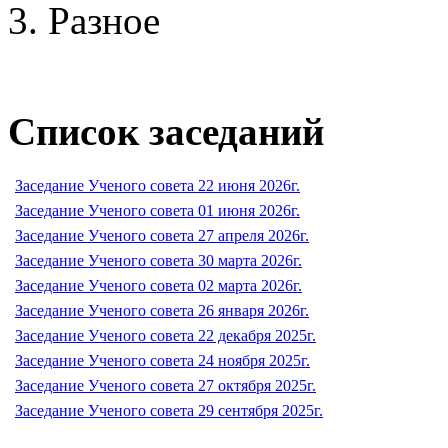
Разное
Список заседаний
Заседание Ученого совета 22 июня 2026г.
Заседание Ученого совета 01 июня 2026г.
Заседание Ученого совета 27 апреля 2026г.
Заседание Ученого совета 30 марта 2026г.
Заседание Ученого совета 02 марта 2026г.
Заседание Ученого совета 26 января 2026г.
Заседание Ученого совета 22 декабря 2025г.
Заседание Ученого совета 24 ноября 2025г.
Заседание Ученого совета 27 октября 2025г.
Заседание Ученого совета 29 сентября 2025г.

• • • • •

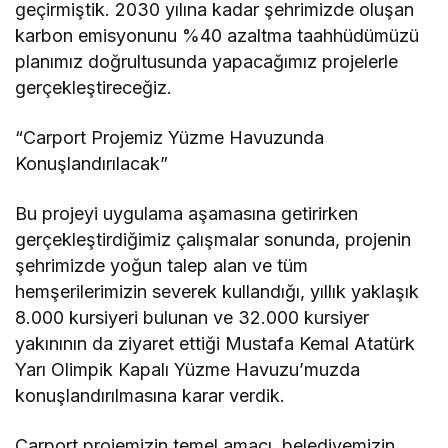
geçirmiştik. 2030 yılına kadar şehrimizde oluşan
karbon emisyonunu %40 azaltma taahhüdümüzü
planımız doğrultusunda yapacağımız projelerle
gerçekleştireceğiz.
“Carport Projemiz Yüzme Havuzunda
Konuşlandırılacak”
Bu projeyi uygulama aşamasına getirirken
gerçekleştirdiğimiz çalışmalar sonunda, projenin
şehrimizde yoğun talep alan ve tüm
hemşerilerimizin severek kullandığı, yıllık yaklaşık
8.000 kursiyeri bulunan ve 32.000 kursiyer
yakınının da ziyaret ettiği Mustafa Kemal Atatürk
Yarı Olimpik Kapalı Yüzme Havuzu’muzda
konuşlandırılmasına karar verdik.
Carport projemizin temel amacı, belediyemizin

• • • • •

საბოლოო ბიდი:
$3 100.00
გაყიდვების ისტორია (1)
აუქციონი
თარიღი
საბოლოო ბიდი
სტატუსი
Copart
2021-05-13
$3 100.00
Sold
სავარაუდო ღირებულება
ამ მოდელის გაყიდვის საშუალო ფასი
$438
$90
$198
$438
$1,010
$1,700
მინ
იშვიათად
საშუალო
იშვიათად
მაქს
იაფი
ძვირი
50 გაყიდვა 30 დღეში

• • • • •

AIM OF THE TASK –
Scan the records above for the lines holding "yakınının da ziyaret" and "Carport projemizin temel amacı, belediyemizin". Transcribe those two and every line between them word for word, and no others.

RESULT FOR THIS TASK –
yakınının da ziyaret ettiği Mustafa Kemal Atatürk
Yarı Olimpik Kapalı Yüzme Havuzu’muzda
konuşlandırılmasına karar verdik.
Carport projemizin temel amacı, belediyemizin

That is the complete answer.